The new study was prompted in part by anecdotal evidence among health-care providers in Baker’s specialty clinic that a fair number of people were being seen who were misdiagnosed. These patients usually had other mental illnesses, such as depression.

To see if there was rigorous evidence of such a trend, the researchers looked at patient data from 78 cases referred to EPIC, their specialty clinic at Johns Hopkins Bayview Medical Center, for consultation between February 2011 and July 2017. Patients were an average age of 19, and about 69% were men; 74% were white, 12% African American, and 14% were another ethnicity. Patients were referred to the clinic by general psychiatrists, outpatient psychiatric centers, primary care physicians, nurse practitioners, neurologists, or psychologists.

Each consultation by the clinic took 3 to 4 hours and included interviews with the patient and the family, physical exams, questionnaires, and medical and psychosocial histories.

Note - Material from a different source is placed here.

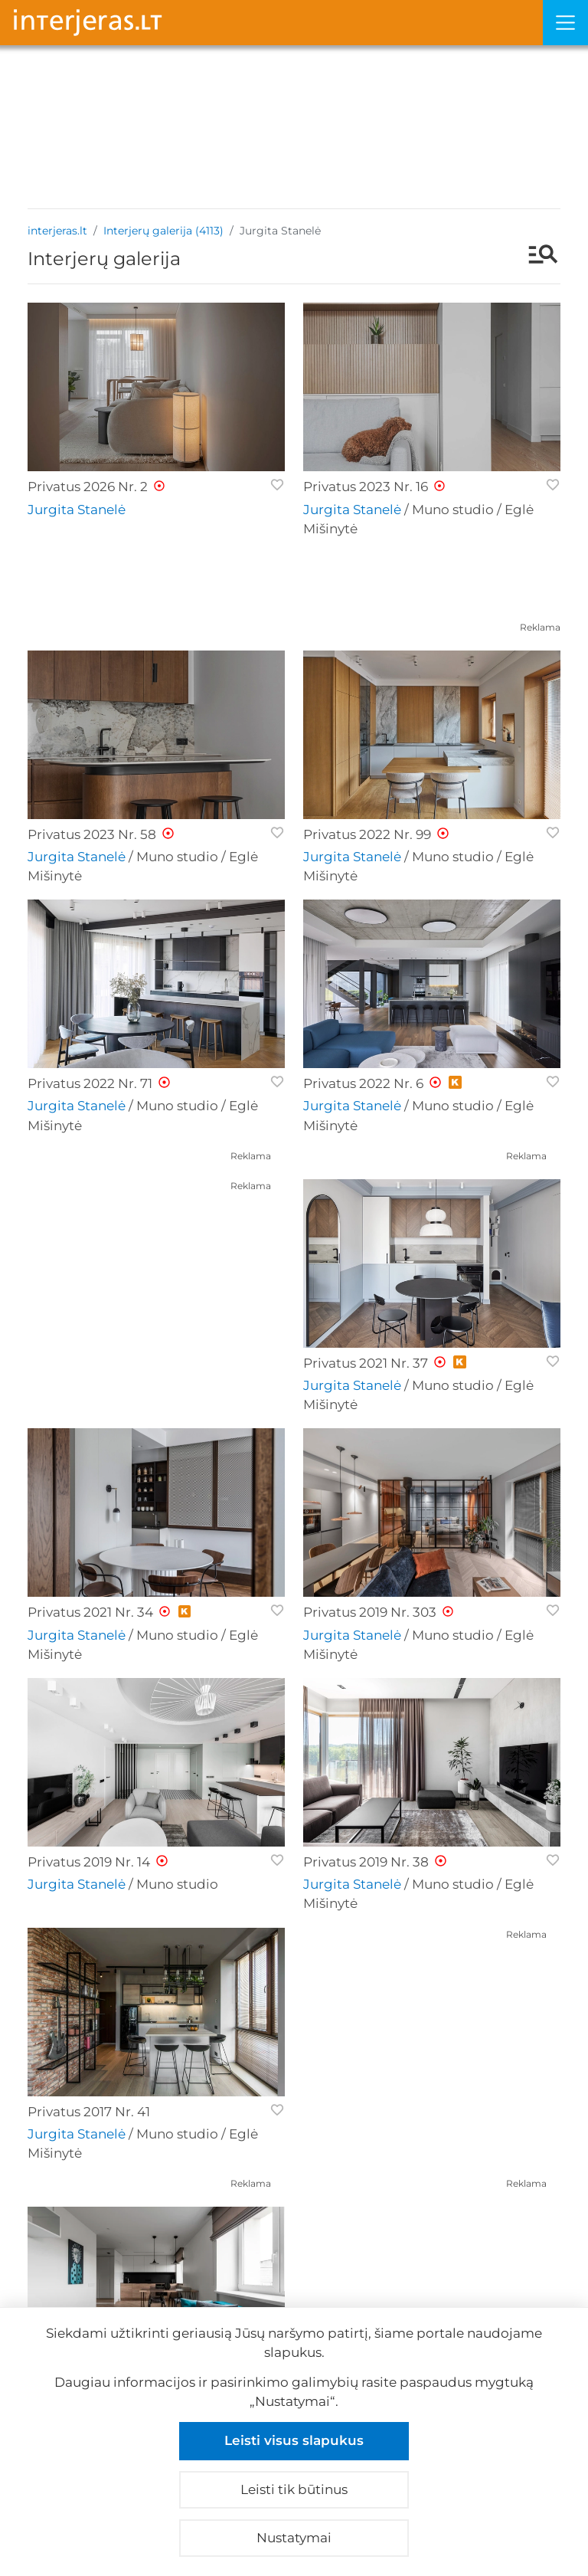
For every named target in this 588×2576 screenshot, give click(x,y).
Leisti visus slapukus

Of the patients referred to the clinic, 54 people came with a predetermined diagnosis of a schizophrenia spectrum disorder. Of those, 26 received a confirmed diagnosis of a schizophrenia spectrum disorder following their consultation with the EPIC team, which is composed of licensed clinicians and psychiatrists. Fifty-one percent of the 54 cases were rediagnosed by clinic staff as having anxiety or mood disorders. Anxiety symptoms were prominent in 14 of the misdiagnosed patients.

One of the other most common symptoms that the researchers believe may have contributed to misdiagnosis of schizophrenia was hearing voices, as almost all incorrectly diagnosed patients reported auditory hallucinations.

“Hearing voices is a symptom of many different conditions, and sometimes it is just a fleeting phenomenon with little significance,” says Russell L. Margolis, MD, professor of psychiatry and behavioral sciences and the clinical director of the Johns Hopkins Schizophrenia Center at the Johns Hopkins University School of Medicine. “At other times when someone reports ‘hearing voices’ it may be a general statement of distress rather than the literal experience of hearing a voice. The key point is that hearing voices on its own doesn’t mean a diagnosis of schizophrenia.”

In speculating about other reasons why there might be so many misdiagnoses, the researchers say that it could be due to overly simplified application of criteria listed in the Diagnostic Statistical Manual of Mental Disorders, a standard guide to the diagnosis of psychiatric disorders.

“Electronic medical record systems, which often use pull-down diagnostic menus, increase the likelihood of this type of error,” says Margolis, who refers to the problem as “checklist psychiatry.”

“The big take-home message from our study is that careful consultative services by experts are important and likely underutilized in psychiatry,” says Margolis. “Just as a primary care clinician would refer a patient with possible cancer to an oncologist or a patient with possible heart disease to a cardiologist, it’s important for general mental health practitioners to get a second opinion from a psychiatry specialty clinic like ours for patients with confusing, complicated, or severe conditions. This may minimize the possibility that a symptom will be missed or overinterpreted.”

Margolis cautioned that the study was limited to patients evaluated in one clinic. Nonetheless, he was encouraged by the willingness of so many patients, their families, and their clinicians to ask for a second opinion from the Johns Hopkins clinic. If further study confirms their findings, it would lend support to the belief by the Johns Hopkins team that overdiagnosis may be a national problem, because they see patients from across the country who travel to Johns Hopkins for an opinion. They hope to examine the experience of other specialty consultation clinics in the future.

Chelsey Coulter of the University of Pittsburgh is also an author on the study. The study was funded in part by the ABCD Charitable Trust. Margolis receives grant support from Teva Pharmaceuticals for an unrelated project.